WHAT TO WORK ON: Could you retype the records word for word but without any pictures?

[Stored dataset items]
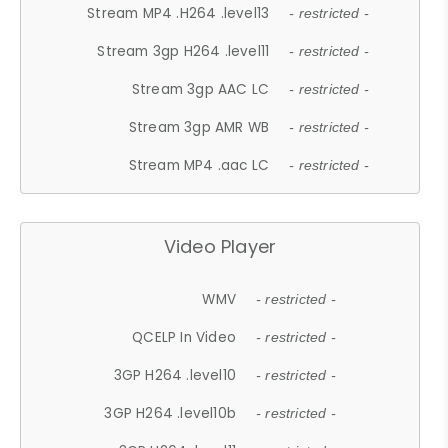
Stream MP4 .H264 .level13
- restricted -
Stream 3gp H264 .level11
- restricted -
Stream 3gp AAC LC
- restricted -
Stream 3gp AMR WB
- restricted -
Stream MP4 .aac LC
- restricted -
Video Player
WMV
- restricted -
QCELP In Video
- restricted -
3GP H264 .level10
- restricted -
3GP H264 .level10b
- restricted -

ANSWER BOX:
Stream MP4 .H264 .level13
- restricted -
Stream 3gp H264 .level11
- restricted -
Stream 3gp AAC LC
- restricted -
Stream 3gp AMR WB
- restricted -
Stream MP4 .aac LC
- restricted -
Video Player
WMV
- restricted -
QCELP In Video
- restricted -
3GP H264 .level10
- restricted -
3GP H264 .level10b
- restricted -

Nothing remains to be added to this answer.